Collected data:
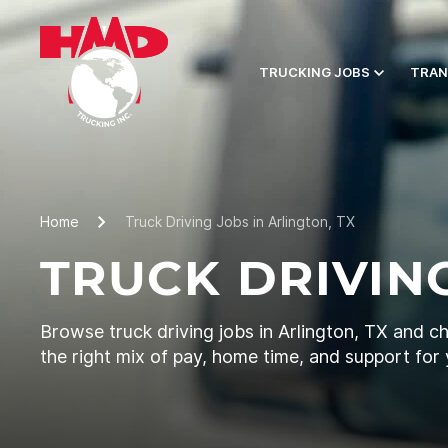
TRUCKING JOBS
TRAN
Home
Truck Driving Jobs in Arlington, TX
TRUCK DRIVING
Browse truck driving jobs in Arlington, TX and c
the right mix of pay, home time, and support for 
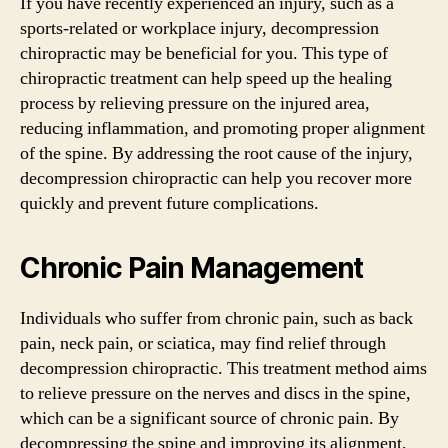
If you have recently experienced an injury, such as a
sports-related or workplace injury, decompression
chiropractic may be beneficial for you. This type of
chiropractic treatment can help speed up the healing
process by relieving pressure on the injured area,
reducing inflammation, and promoting proper alignment
of the spine. By addressing the root cause of the injury,
decompression chiropractic can help you recover more
quickly and prevent future complications.
Chronic Pain Management
Individuals who suffer from chronic pain, such as back
pain, neck pain, or sciatica, may find relief through
decompression chiropractic. This treatment method aims
to relieve pressure on the nerves and discs in the spine,
which can be a significant source of chronic pain. By
decompressing the spine and improving its alignment,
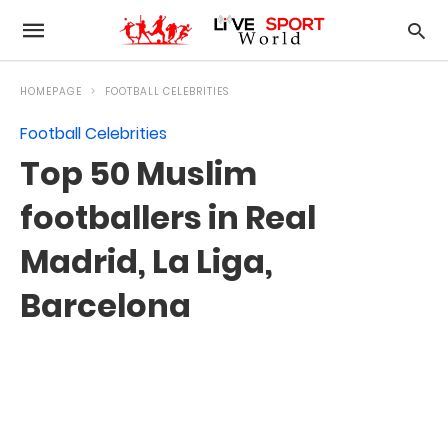
HOMEPAGE
FOOTBALL CELEBRITIES
Football Celebrities
Top 50 Muslim
footballers in Real
Madrid, La Liga,
Barcelona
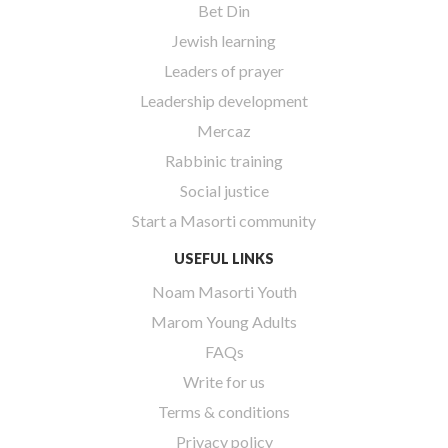
Bet Din
Jewish learning
Leaders of prayer
Leadership development
Mercaz
Rabbinic training
Social justice
Start a Masorti community
USEFUL LINKS
Noam Masorti Youth
Marom Young Adults
FAQs
Write for us
Terms & conditions
Privacy policy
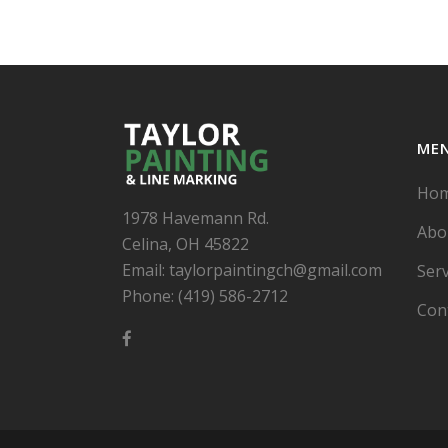
ME
Ho
1978 Havemann Rd.
Abo
Celina, OH 45822
Email: taylorpaintingch@gmail.com
Serv
Phone: (419) 586-2712
Con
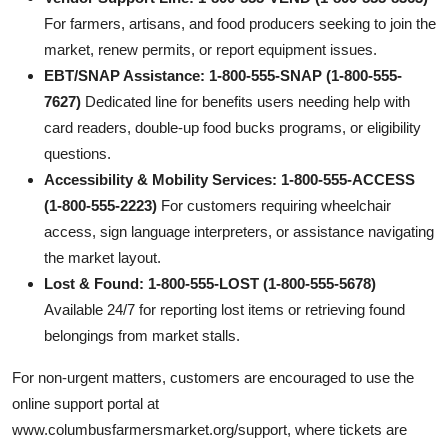
For farmers, artisans, and food producers seeking to join the
market, renew permits, or report equipment issues.
EBT/SNAP Assistance: 1-800-555-SNAP (1-800-555-
7627)
Dedicated line for benefits users needing help with
card readers, double-up food bucks programs, or eligibility
questions.
Accessibility & Mobility Services: 1-800-555-ACCESS
(1-800-555-2223)
For customers requiring wheelchair
access, sign language interpreters, or assistance navigating
the market layout.
Lost & Found: 1-800-555-LOST (1-800-555-5678)
Available 24/7 for reporting lost items or retrieving found
belongings from market stalls.
For non-urgent matters, customers are encouraged to use the
online support portal at
www.columbusfarmersmarket.org/support, where tickets are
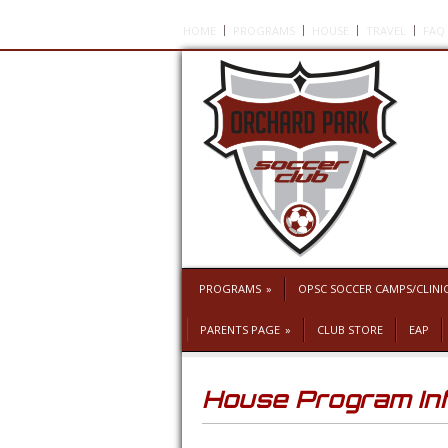
HOME
PROGRAMS
HOUSE
TRAVEL
FAQ
PROGRAMS
»
OPSC SOCCER CAMPS/CLINI
PARENTS PAGE
»
CLUB STORE
EAP
House Program In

* _What needs to be done_: I would like you to set down the lines above, from the one containing "Privacy policy" to the final line, exactly as written and without pictures.

* _Exercise solution_:
Privacy policy
ME
Ho
1978 Havemann Rd.
Abo
Celina, OH 45822
Email: taylorpaintingch@gmail.com
Serv
Phone: (419) 586-2712
Con
For farmers, artisans, and food producers seeking to join the
market, renew permits, or report equipment issues.
EBT/SNAP Assistance: 1-800-555-SNAP (1-800-555-
7627)
Dedicated line for benefits users needing help with
card readers, double-up food bucks programs, or eligibility
questions.
Accessibility & Mobility Services: 1-800-555-ACCESS
(1-800-555-2223)
For customers requiring wheelchair
access, sign language interpreters, or assistance navigating
the market layout.
Lost & Found: 1-800-555-LOST (1-800-555-5678)
Available 24/7 for reporting lost items or retrieving found
belongings from market stalls.
For non-urgent matters, customers are encouraged to use the
online support portal at
www.columbusfarmersmarket.org/support, where tickets are
HOME
PROGRAMS
HOUSE
TRAVEL
FAQ
PROGRAMS
»
OPSC SOCCER CAMPS/CLINI
PARENTS PAGE
»
CLUB STORE
EAP
House Program In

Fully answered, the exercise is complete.